A multicentre prospective randomised intervention study to investigate computer assisted total knee arthroplasty (TKA) in severe knees.

Effects of kinematic based navigation systems on accuracy and precision in TKA
have been previously provided by a number of publications (1-6) as well as the
International Multicenter Clinical Study 2002-2005, hereafter named PART1.
PART1 addressed patients suffering from knee arthritis without severe
deformities such as axis deviation or bony inconsistencies. These patients
provide the majority of TKA-patients and may profit from use of kinematic based
navigation systems with a reduced risk of component misalignment.
However, a large number of patients requiring TKA are subject of anatomical
deformities, such as gross axis misalignment or bone defects after trauma or
previous surgeries. These patients represent a group with less success of TKA
compared to the non-deformity patients. In general, surgeons recognize such
deformities as highly difficult. Additionally, some deformities, for example
the bowed femur, represent cases, where the classic intramedullary alignment
rod and jigs cannot be used properly.
These patients may profit even more from new technologies of three-dimensional
axis alignment, such as kinematic navigation tools.
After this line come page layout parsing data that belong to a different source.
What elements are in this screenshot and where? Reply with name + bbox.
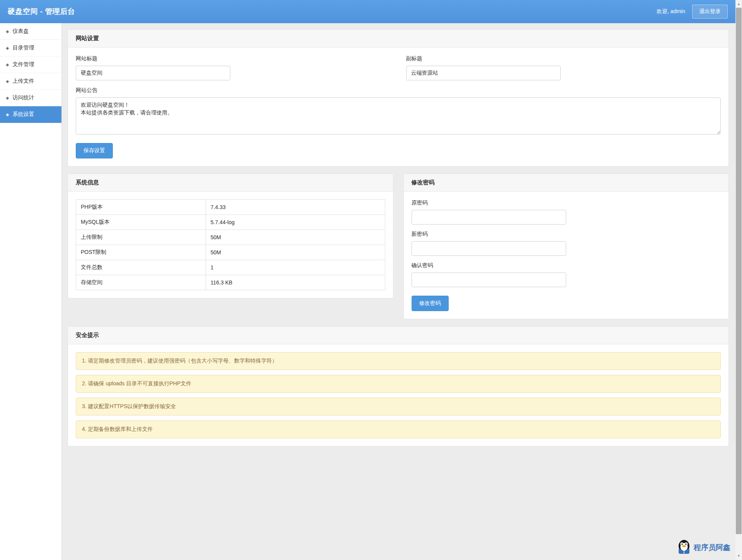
security-tip-item: 4. 定期备份数据库和上传文件 (76, 420, 721, 438)
table-row: POST限制 50M (76, 245, 385, 260)
security-tips-card-title: 安全提示 (68, 327, 728, 344)
table-row: 文件总数 1 (76, 260, 385, 275)
sidebar-item-label: 访问统计 (12, 94, 34, 101)
diamond-icon: ◈ (6, 46, 9, 51)
old-password-group: 原密码 (412, 199, 721, 225)
qq-penguin-icon (677, 539, 691, 556)
sidebar-item-label: 仪表盘 (12, 28, 29, 35)
diamond-icon: ◈ (6, 29, 9, 34)
new-password-input[interactable] (412, 241, 566, 256)
new-password-group: 新密码 (412, 231, 721, 256)
logout-button[interactable]: 退出登录 (692, 5, 728, 19)
author-badge-text: 程序员阿鑫 (694, 543, 730, 553)
new-password-label: 新密码 (412, 231, 721, 238)
sidebar-item-label: 上传文件 (12, 78, 34, 85)
scroll-down-icon[interactable]: ▼ (735, 553, 742, 559)
diamond-icon: ◈ (6, 62, 9, 67)
site-title-input[interactable] (76, 66, 230, 80)
announcement-group: 网站公告 欢迎访问硬盘空间！ 本站提供各类资源下载，请合理使用。 (76, 87, 721, 136)
confirm-password-input[interactable] (412, 272, 566, 287)
sidebar-item-label: 文件管理 (12, 61, 34, 68)
sidebar: ◈ 仪表盘 ◈ 目录管理 ◈ 文件管理 ◈ 上传文件 ◈ 访问统计 ◈ 系统设置 (0, 23, 62, 560)
diamond-icon: ◈ (6, 79, 9, 84)
system-info-card-title: 系统信息 (68, 174, 393, 192)
sidebar-item-file-management[interactable]: ◈ 文件管理 (0, 56, 61, 73)
subtitle-input[interactable] (406, 66, 561, 80)
info-value: 1 (206, 260, 385, 275)
security-tip-item: 1. 请定期修改管理员密码，建议使用强密码（包含大小写字母、数字和特殊字符） (76, 352, 721, 370)
top-header: 硬盘空间 - 管理后台 欢迎, admin 退出登录 (0, 0, 742, 23)
announcement-label: 网站公告 (76, 87, 721, 94)
sidebar-item-label: 目录管理 (12, 44, 34, 51)
site-settings-card: 网站设置 网站标题 副标题 网站公告 欢迎访问硬盘空间！ 本站提供各类资源下载，… (68, 29, 729, 167)
confirm-password-group: 确认密码 (412, 262, 721, 287)
announcement-textarea[interactable]: 欢迎访问硬盘空间！ 本站提供各类资源下载，请合理使用。 (76, 97, 721, 134)
info-value: 50M (206, 230, 385, 245)
scroll-up-icon[interactable]: ▲ (735, 1, 742, 7)
info-label: MySQL版本 (76, 215, 206, 230)
sidebar-item-label: 系统设置 (12, 111, 34, 118)
info-label: 存储空间 (76, 275, 206, 290)
confirm-password-label: 确认密码 (412, 262, 721, 269)
sidebar-item-directory-management[interactable]: ◈ 目录管理 (0, 40, 61, 56)
security-tip-item: 2. 请确保 uploads 目录不可直接执行PHP文件 (76, 375, 721, 393)
info-value: 7.4.33 (206, 200, 385, 215)
site-title-group: 网站标题 (76, 55, 391, 80)
change-password-card: 修改密码 原密码 新密码 确认密码 修改密码 (403, 174, 729, 319)
security-tips-card: 安全提示 1. 请定期修改管理员密码，建议使用强密码（包含大小写字母、数字和特殊… (68, 326, 729, 446)
info-label: 文件总数 (76, 260, 206, 275)
app-title: 硬盘空间 - 管理后台 (8, 7, 75, 17)
sidebar-item-dashboard[interactable]: ◈ 仪表盘 (0, 23, 61, 40)
table-row: 存储空间 116.3 KB (76, 275, 385, 290)
site-settings-card-title: 网站设置 (68, 30, 728, 48)
old-password-label: 原密码 (412, 199, 721, 206)
sidebar-item-visit-stats[interactable]: ◈ 访问统计 (0, 90, 61, 106)
old-password-input[interactable] (412, 210, 566, 225)
table-row: 上传限制 50M (76, 230, 385, 245)
subtitle-group: 副标题 (406, 55, 721, 80)
vertical-scrollbar[interactable]: ▲ ▼ (735, 0, 742, 560)
save-settings-button[interactable]: 保存设置 (76, 143, 113, 158)
info-label: 上传限制 (76, 230, 206, 245)
diamond-icon: ◈ (6, 112, 9, 117)
site-title-label: 网站标题 (76, 55, 391, 62)
system-info-table: PHP版本 7.4.33 MySQL版本 5.7.44-log 上传限制 50M (76, 199, 385, 290)
info-value: 50M (206, 245, 385, 260)
table-row: PHP版本 7.4.33 (76, 200, 385, 215)
sidebar-item-system-settings[interactable]: ◈ 系统设置 (0, 106, 61, 123)
welcome-text: 欢迎, admin (657, 8, 685, 15)
system-info-card: 系统信息 PHP版本 7.4.33 MySQL版本 5.7.44-log 上 (68, 174, 393, 298)
change-password-card-title: 修改密码 (404, 174, 729, 192)
diamond-icon: ◈ (6, 95, 9, 100)
info-value: 116.3 KB (206, 275, 385, 290)
info-label: POST限制 (76, 245, 206, 260)
author-badge[interactable]: 程序员阿鑫 (677, 539, 730, 556)
info-label: PHP版本 (76, 200, 206, 215)
security-tip-item: 3. 建议配置HTTPS以保护数据传输安全 (76, 398, 721, 415)
info-value: 5.7.44-log (206, 215, 385, 230)
sidebar-item-upload-file[interactable]: ◈ 上传文件 (0, 73, 61, 90)
table-row: MySQL版本 5.7.44-log (76, 215, 385, 230)
scrollbar-thumb[interactable] (736, 8, 742, 534)
main-content: 网站设置 网站标题 副标题 网站公告 欢迎访问硬盘空间！ 本站提供各类资源下载，… (62, 23, 735, 560)
subtitle-label: 副标题 (406, 55, 721, 62)
change-password-button[interactable]: 修改密码 (412, 296, 449, 311)
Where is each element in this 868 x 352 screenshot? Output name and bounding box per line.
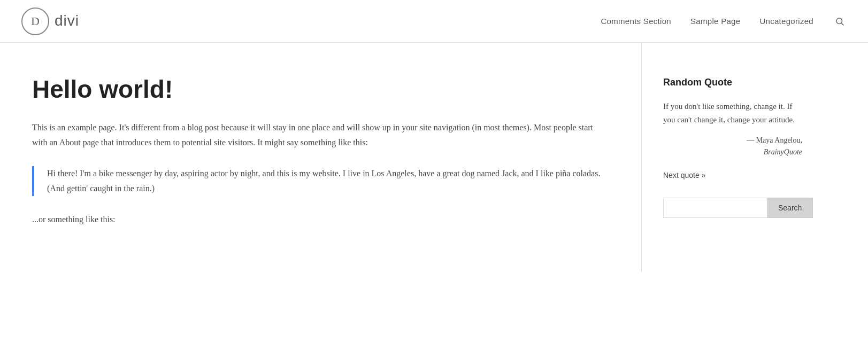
main-nav: Comments Section Sample Page Uncategoriz… xyxy=(601,14,847,28)
quote-author: — Maya Angelou, xyxy=(747,136,802,144)
nav-comments-section[interactable]: Comments Section xyxy=(601,15,671,28)
content-area: Hello world! This is an example page. It… xyxy=(0,43,642,272)
page-body: This is an example page. It's different … xyxy=(32,120,609,227)
paragraph-1: This is an example page. It's different … xyxy=(32,120,609,150)
search-widget: Search xyxy=(663,198,802,218)
header-search-button[interactable] xyxy=(833,14,847,28)
quote-text: If you don't like something, change it. … xyxy=(663,100,802,127)
svg-line-1 xyxy=(841,23,843,25)
logo-icon: D xyxy=(21,7,49,35)
paragraph-2: ...or something like this: xyxy=(32,212,609,227)
logo-area: D divi xyxy=(21,7,79,35)
blockquote: Hi there! I'm a bike messenger by day, a… xyxy=(32,166,609,196)
next-quote-link[interactable]: Next quote » xyxy=(663,169,705,181)
svg-point-0 xyxy=(836,18,842,24)
logo-text: divi xyxy=(55,9,79,33)
nav-uncategorized[interactable]: Uncategorized xyxy=(759,15,813,28)
blockquote-text: Hi there! I'm a bike messenger by day, a… xyxy=(47,166,609,196)
nav-sample-page[interactable]: Sample Page xyxy=(690,15,740,28)
random-quote-widget-title: Random Quote xyxy=(663,75,802,90)
search-input[interactable] xyxy=(663,198,767,218)
page-title: Hello world! xyxy=(32,75,609,104)
quote-source: BrainyQuote xyxy=(764,148,802,156)
sidebar: Random Quote If you don't like something… xyxy=(642,43,824,272)
quote-attribution: — Maya Angelou, BrainyQuote xyxy=(663,135,802,159)
search-icon xyxy=(835,17,844,26)
main-container: Hello world! This is an example page. It… xyxy=(0,43,868,272)
search-button[interactable]: Search xyxy=(767,198,813,218)
site-header: D divi Comments Section Sample Page Unca… xyxy=(0,0,868,43)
Consequently, the role of
severe knee deformity on TKA-outcome with and without navigation tools should
be addressed.
Up to today there are no published studies regarding this matter. This may be
due to the fact that severe knee deformities represent a relatively
inhomogeneous population. Thus, single centre studies will lack substantial
patient numbers needed for statistical power.
To overcome these problems, a multicentre study with a jointly used
randomization list is proposed.
The Stryker Knee Navigation System used in this study is a non-imaged based
navigation system developed by Stryker Leibinger with Software 3.1 or higher.


1.CHAUHAN, S.K.; SCOTT, R.G.; BREIDAHL, W.; and BEAVER, R.J.: Computer-assisted
knee arthroplasty versus a conventional jig-based technique. A randomised,
prospective trial. J Bone Joint Surg Br, 86: 372-7, 2004.
2.HEISEL, C.; SILVA, M.; DELA ROSA, M.A.; and SCHMALZRIED, T.P.: Short-term in
vivo wear of cross-linked polyethylene. J Bone Joint Surg Am, 86-A: 748-51,
2004.
3.HSU, H.P.; GARG, A.; WALKER, P.S.; SPECTOR, M.; and EWALD, F.C.: Effect of
knee component alignment on tibial load distribution with clinical
correlation. Clin Orthop Relat Res, 135-44, 1989.
4.ISO 14155 PART I AND II: Clinical Investigation of medical devices for human
subjects- Part 1and 2, first edition 2003-02-15. 2003.
5.SPARMANN, M.; WOLKE, B.; CZUPALLA, H.; BANZER, D.; and ZINK, A.: Positioning
of total knee arthroplasty with and without navigation support. A prospective,
randomised study. J Bone Joint Surg Br, 85: 830-5, 2003.
6.STOCKL, B.; NOGLER, M.; ROSIEK, R.; FISCHER, M.; KRISMER, M.; and KESSLER,
O.: Navigation improves accuracy of rotational alignment in total knee
arthroplasty. Clin Orthop Relat Res, 180-6, 2004.

The aim of this international multicentre clinical study is to compare the
clinical, radiographic and CT scan results, obtained in patients undergoing a
computer assisted TKR procedure with patients undergoing a TKR procedure using
state of the art alignment technique but without a computer based system.
The Stryker Knee Navigation System used in this study is a non-imaged based
navigation system developed by Stryker Leibinger with Software 3.1 or higher.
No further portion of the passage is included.